Monday, 14 November 2016

Trying out a new importer

Latest Progress

Last week, I addressed the problem of non-sequential XML import. I talked about it with Leonel and he pointed out that the imported XML offers position information for every text element. This information should be enough to distinguish between left- and right-hand column elements, which means I should be able to put them all back into the correct order.

However, Leonel also mentioned that he had used a different XML importer for a similar purpose, called ParseCit. It takes raw text input and can even extract title, authors and citations, using a Conditional Random Field (CRF) approach. I downloaded ParseCit, installed the necessary components, and documented my installation process as good as possible, for future reference. I also ran the tool on the provided sample data, which worked fine.

Note that ParseCit doesn't parse PDFs itself, so I needed a second tool for that. I decided to give Apache PDFBox a try, and so far, it looks very good. The tool is merely a runnable jar-file, that offers a variety of command line utilities, well suited for my needs. I the built a pipeline to be able to use PDFBox from within Pharo, which now works fine as well. The pipeline can also re-output the imported raw text, for ParseCit to use it as input. It's worth mentioning that Dominik's modified version of XPdf also includes a text-based import, so I'll definitely want to try it with that as well. I will most likely change my text-import pipeline to enable changing between these two tools, so that I can try out both, and see which one works better.

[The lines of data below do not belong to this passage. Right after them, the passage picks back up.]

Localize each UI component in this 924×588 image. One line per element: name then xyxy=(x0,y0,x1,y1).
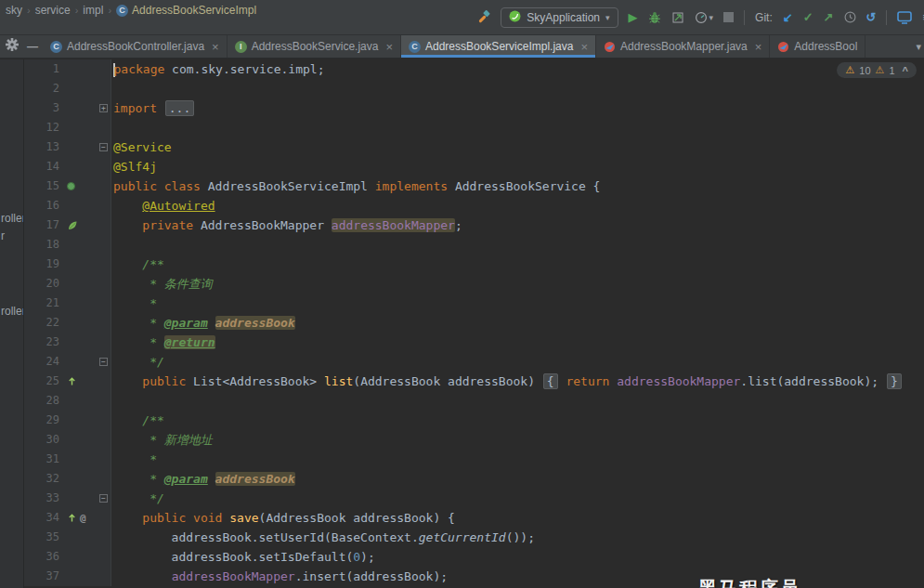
editor-tab[interactable]: CAddressBookServiceImpl.java× xyxy=(401,35,596,58)
gear-icon[interactable] xyxy=(6,38,19,55)
git-commit-button[interactable]: ✓ xyxy=(803,10,813,24)
line-number[interactable]: 32 xyxy=(24,469,63,489)
line-number[interactable]: 15 xyxy=(24,176,63,196)
line-number[interactable]: 14 xyxy=(24,157,63,176)
code-text[interactable]: public void save(AddressBook addressBook… xyxy=(111,508,924,528)
code-text[interactable]: private AddressBookMapper addressBookMap… xyxy=(111,216,924,235)
breadcrumb-item[interactable]: service xyxy=(35,4,71,17)
tab-close-icon[interactable]: × xyxy=(580,40,588,54)
line-number[interactable]: 2 xyxy=(24,79,63,98)
line-number[interactable]: 1 xyxy=(24,59,63,79)
code-text[interactable] xyxy=(111,79,924,98)
git-update-button[interactable]: ↙ xyxy=(783,10,793,24)
line-number[interactable]: 20 xyxy=(24,274,63,294)
code-text[interactable]: import ... xyxy=(111,98,924,118)
code-text[interactable]: * 新增地址 xyxy=(111,430,924,450)
code-text[interactable]: public List<AddressBook> list(AddressBoo… xyxy=(111,372,924,391)
at-gutter-icon[interactable]: @ xyxy=(80,508,86,528)
git-push-button[interactable]: ↗ xyxy=(824,10,834,24)
line-number[interactable]: 12 xyxy=(24,118,63,137)
line-number[interactable]: 33 xyxy=(24,489,63,508)
clipped-tree-item[interactable]: roller xyxy=(1,305,24,318)
code-text[interactable]: * xyxy=(111,294,924,313)
tab-close-icon[interactable]: × xyxy=(755,40,762,54)
editor-tab[interactable]: AddressBool xyxy=(770,35,865,58)
line-number[interactable]: 28 xyxy=(24,391,63,411)
line-number[interactable]: 24 xyxy=(24,352,63,372)
editor-tab[interactable]: AddressBookMapper.java× xyxy=(596,35,770,58)
code-text[interactable]: addressBookMapper.insert(addressBook); xyxy=(111,567,924,586)
clipped-tree-item[interactable]: r xyxy=(1,229,5,242)
profiler-button[interactable]: ▾ xyxy=(695,11,714,24)
code-area[interactable]: 1package com.sky.service.impl;23+import … xyxy=(24,59,924,588)
line-number[interactable]: 22 xyxy=(24,313,63,333)
code-text[interactable]: * @return xyxy=(111,333,924,352)
line-number[interactable]: 16 xyxy=(24,196,63,216)
code-text[interactable]: package com.sky.service.impl; xyxy=(111,59,924,79)
code-text[interactable]: * 条件查询 xyxy=(111,274,924,294)
line-number[interactable]: 19 xyxy=(24,255,63,274)
inspections-widget[interactable]: ⚠ 10 ⚠ 1 ^ xyxy=(837,62,917,78)
line-number[interactable]: 29 xyxy=(24,411,63,430)
fold-marker-icon[interactable]: − xyxy=(99,143,108,151)
line-number[interactable]: 23 xyxy=(24,333,63,352)
code-text[interactable] xyxy=(111,235,924,255)
impl-gutter-icon[interactable] xyxy=(67,376,77,386)
breadcrumb-item[interactable]: impl xyxy=(83,4,103,17)
line-number[interactable]: 3 xyxy=(24,98,63,118)
code-text[interactable]: * xyxy=(111,450,924,469)
line-number[interactable]: 17 xyxy=(24,216,63,235)
line-number[interactable]: 34 xyxy=(24,508,63,528)
tab-close-icon[interactable]: × xyxy=(212,40,219,54)
coverage-button[interactable] xyxy=(671,11,684,24)
line-number[interactable]: 21 xyxy=(24,294,63,313)
build-tool-icon[interactable] xyxy=(476,10,490,24)
hide-panel-icon[interactable]: — xyxy=(27,41,38,52)
code-text[interactable]: /** xyxy=(111,255,924,274)
code-text[interactable] xyxy=(111,118,924,137)
code-text[interactable]: /** xyxy=(111,411,924,430)
fold-marker-icon[interactable]: − xyxy=(99,494,108,503)
code-text[interactable]: @Autowired xyxy=(111,196,924,216)
debug-button[interactable] xyxy=(648,11,661,24)
code-text[interactable] xyxy=(111,391,924,411)
breadcrumb-item[interactable]: sky xyxy=(6,4,22,17)
leaf-gutter-icon[interactable] xyxy=(67,220,78,231)
code-text[interactable]: public class AddressBookServiceImpl impl… xyxy=(111,176,924,196)
impl-gutter-icon[interactable] xyxy=(67,513,77,523)
clipped-tree-item[interactable]: roller xyxy=(1,212,24,225)
code-text[interactable]: * @param addressBook xyxy=(111,469,924,489)
stop-button[interactable] xyxy=(723,12,734,22)
tabs-dropdown-icon[interactable]: ▾ xyxy=(916,41,921,53)
rollback-button[interactable]: ↺ xyxy=(866,10,877,24)
fold-marker-icon[interactable]: − xyxy=(99,358,108,366)
code-text[interactable]: @Slf4j xyxy=(111,157,924,176)
bean-gutter-icon[interactable] xyxy=(67,182,75,190)
code-text[interactable]: @Service xyxy=(111,137,924,157)
code-text[interactable]: */ xyxy=(111,489,924,508)
code-text[interactable]: addressBook.setIsDefault(0); xyxy=(111,547,924,567)
code-token: public xyxy=(142,374,186,388)
line-number[interactable]: 31 xyxy=(24,450,63,469)
code-text[interactable]: addressBook.setUserId(BaseContext.getCur… xyxy=(111,528,924,547)
history-clock-icon[interactable] xyxy=(844,11,856,23)
editor-tab[interactable]: IAddressBookService.java× xyxy=(228,35,401,58)
fold-marker-icon[interactable]: + xyxy=(99,104,108,112)
line-number[interactable]: 25 xyxy=(24,372,63,391)
line-number[interactable]: 37 xyxy=(24,567,63,586)
breadcrumb-item[interactable]: CAddressBookServiceImpl xyxy=(116,4,256,17)
code-text[interactable]: * @param addressBook xyxy=(111,313,924,333)
run-button[interactable]: ▶ xyxy=(629,10,638,24)
code-text[interactable]: */ xyxy=(111,352,924,372)
line-number[interactable]: 36 xyxy=(24,547,63,567)
chevron-down-icon: ▾ xyxy=(605,13,610,22)
tab-close-icon[interactable]: × xyxy=(385,40,393,54)
line-number[interactable]: 13 xyxy=(24,137,63,157)
line-number[interactable]: 18 xyxy=(24,235,63,255)
line-number[interactable]: 35 xyxy=(24,528,63,547)
run-config-select[interactable]: SkyApplication ▾ xyxy=(501,7,618,28)
terminal-monitor-icon[interactable] xyxy=(897,11,912,24)
editor-tab[interactable]: CAddressBookController.java× xyxy=(43,35,228,58)
chevron-up-icon[interactable]: ^ xyxy=(903,65,908,76)
line-number[interactable]: 30 xyxy=(24,430,63,450)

Since I've now gathered a number of tools I need or might want to use later, I organized them all in a GitHub repository. Of course, that means I redistributed then, so I had to spend some time on checking all the licenses and read about if and how they allow redistribution. Since everything I'm using so far is published either under the GNU GPL or the Apache license, and my repository is merely an aggregation of distinct programs, rather than a combination into a new one, this doesn't seem to be a problem.

Next Steps

Even thought I tested ParseCit with the provided sample data and managed to establish the PDF-to-text pipeline, I didn't yet get to put the two together. This will be my top priority this week. Once that works, I want to modify the PDF-to-XML importing process to include all possible pipelines (i.e. all different tool chains that deliver an acceptable XML result), in a way that lets me easily choose the path I want to use.

Likely Challenges

As I mentioned, I've never tried ParseCit with actual data. Although there doesn't seem to be a reason why it shouldn't work, you can never be really sure. Since a good quality XML importer is vital to my project, it's very important to me to have at least one well-working import pipeline. Should ParseCit not work the way I'm hoping, I'll have to spend some time on re-ordering the import result of Dominik's pdftoxml.


  1. Nice work Silas. Could you share the URL of your repo and instructions to run the tool? Thanks !

    1. Thanks for the feedback. I've added the link to the repo in-line. Detailed instructions will follow, but it's mainly just downloading the tools folder from the repo and putting it into the directory of your Pharo image.

  2. This comment has been removed by the author.